Walter Pierce

Touché, Mr. Kennedy, touché

by Walter Pierce

Charles Boustany’s campaign should have just moved on from the “Jeff Davis 8” hooker story. They couldn’t resist. John Kennedy pounced.

If you follow the news even casually you know about the released-today book, Murder in the Bayou, that among other things alleges that U.S. Rep. Charles Boustany patronized prostitutes in Jennings, some of whom wound up murder victims in an apparent serial-killer case that remains unsolved. Eight women — mainly prostitutes and drug addicts known popularly as the “Jeff Davis 8” — were murdered between 2005 and 2009 in and around the Jennings area.

Boustany’s campaign vigorously denied the allegation last week when pre-release news of the accusation began to circulate. “These allegations are completely false and don’t even deserve a response,” Boustany spokesman Jack Pandol said at the time.

Indeed, the accusation is implausible, impossible to believe, and doesn't comport with what we know of Congressman Boustany.

But on Monday in an email to supporters, Boustany’s wife, Bridget, suggested that Boustany’s opponents in the upcoming Senate election might have played a role in the salacious accusation made in Murder in the Bayou: “Charles’ opponents have resorted to lies about him,” she writes in the email. (It’s worth noting the book, by investigative journalist Ethan Brown, was five years in the works — commencing long before retiring U.S. Sen. David Vitter’s decision not to seek re-election following his drubbing in last year’s gubernatorial runoff, which opened the door for Boustany and more than 20 other contenders to seek his seat.)

Following the Bridget Boustany email Monday, the candidate with the (consistently) best poll position in the race, state Treasurer John Kennedy, pounced:

Earlier today, the Boustany campaign sent out an email alleging that my campaign and other candidates’ campaigns for the U.S. Senate played a role in the shocking story alleging illegal behavior from Congressman Boustany and his staff. I want to be very clear that my campaign played absolutely no role in creating this story alleging Congressman Boustany’s sexual relationships with prostitutes that were later murdered, his staff’s alleged involvement in running the bar and hotel where this illicit behavior took place, or publishing the book Murder in the Bayou written by Ethan Brown and published by Simon and Schuster.

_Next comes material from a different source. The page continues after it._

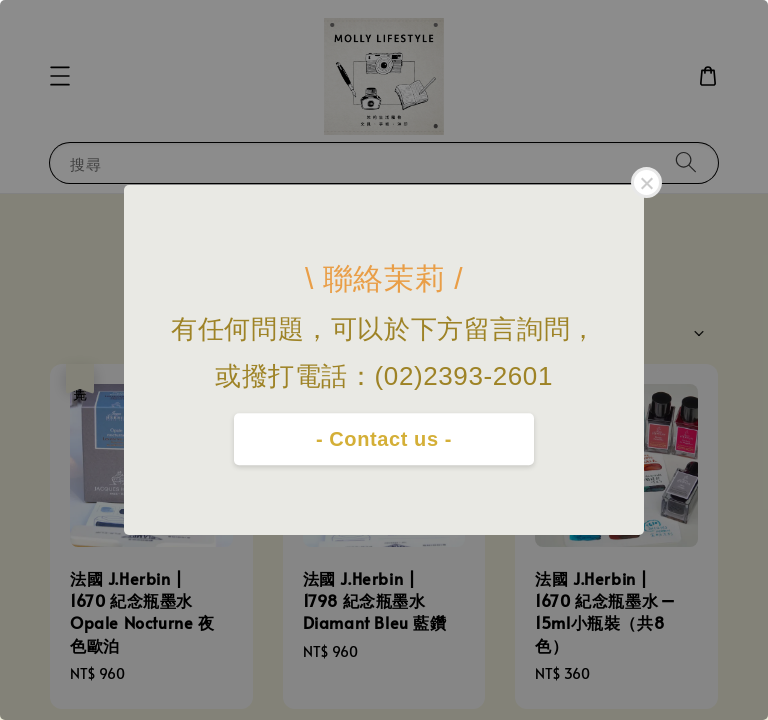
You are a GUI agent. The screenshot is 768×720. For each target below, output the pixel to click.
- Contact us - (384, 439)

With just a few weeks left before Election Day, my campaign is focused exclusively on talking about real solutions to address our country’s problems. My wife, Becky, and I are keeping the Congressman, Mrs. Boustany and their children in our prayers as they deal with this as a family.

See what Kennedy did there? He denied any role in the “Jeff Davis 8” story, yet masterfully threaded the denial with “Congressman Boustany’s sexual relationships with prostitutes that were later murdered,” “the bar and hotel where this illicit behavior took place” and, most withering of all within the purity ball that is Republican politics, “My wife, Becky, and I are keeping the Congressman, Mrs. Boustany and their children in our prayers as they deal with this as a family.” He even stamped the accusation, even while denying it, with the imprimatur of one of America’s most respected publishing companies and promoted a book damaging to his opponent.

Brilliant.

Not only does Kennedy remind voters of the accusation, but he ends the statement reaffirming his own marriage and proclivity to pray. It’s akin to Donald Trump’s tried and true “I read/heard somewhere” method of sliming an opponent without actually apply the slime himself, e.g., President Obama’s birth certificate and Rafael Cruz’s link to the Kennedy assassination.

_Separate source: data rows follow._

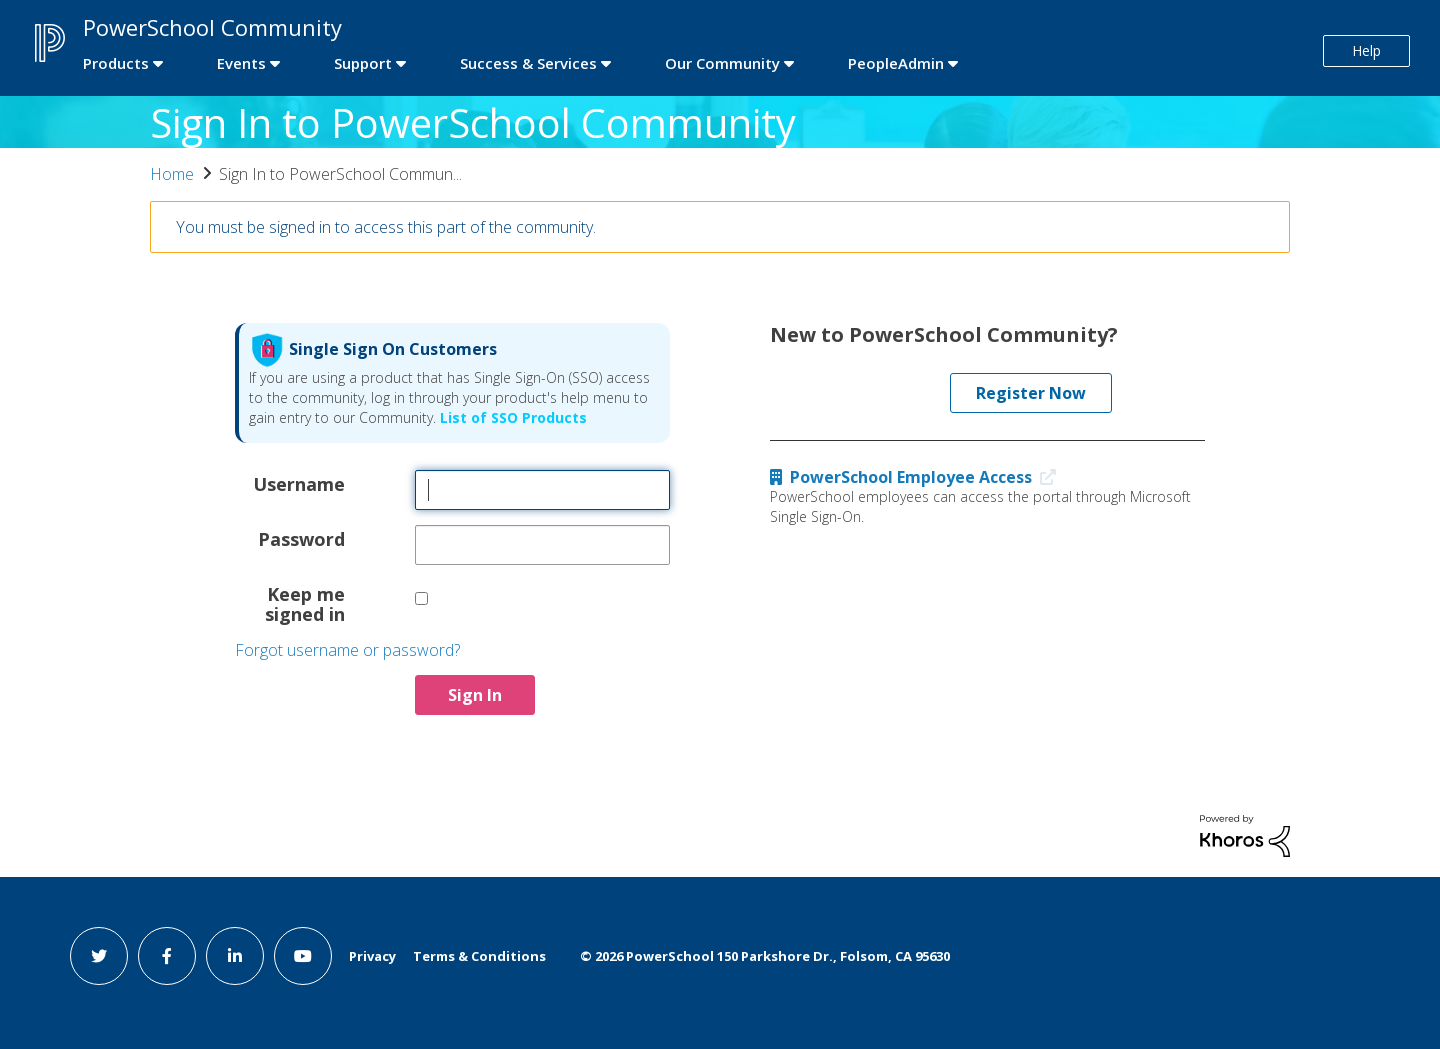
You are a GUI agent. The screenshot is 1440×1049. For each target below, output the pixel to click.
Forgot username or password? (347, 650)
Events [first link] (241, 63)
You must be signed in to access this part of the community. (386, 227)
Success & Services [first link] (528, 63)
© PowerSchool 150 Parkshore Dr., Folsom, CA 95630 (765, 956)
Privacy (372, 956)
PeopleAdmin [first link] (896, 63)
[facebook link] (167, 956)
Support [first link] (363, 63)
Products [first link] (116, 63)
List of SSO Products (511, 417)
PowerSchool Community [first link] (212, 27)
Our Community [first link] (722, 63)
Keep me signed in (305, 603)
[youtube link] (303, 956)
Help (1366, 50)
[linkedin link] (235, 956)
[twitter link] (99, 956)
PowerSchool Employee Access (917, 477)
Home (172, 174)
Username (299, 483)
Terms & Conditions (479, 956)
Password (301, 538)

The “Jeff Davis 8” story line would have probably been smothered by other election-cycle news last week. Now the press is writing about it again.

Brown, the author of Murder in the Bayou, stands by his reporting, which, even if proven false, contains at least one grain of truth: After the prostitution accusation began circulating last week, the Boustany campaign severed ties with a campaign worker in Jennings, Martin “Big G” Guillory, who admits in the book that he managed the motel where some of the “Jeff Davis 8” prostitutes plied their trade, although Guillory says he was unaware of any criminal activity.

Armchair campaign consultant to Charles Boustany: Move on, sir.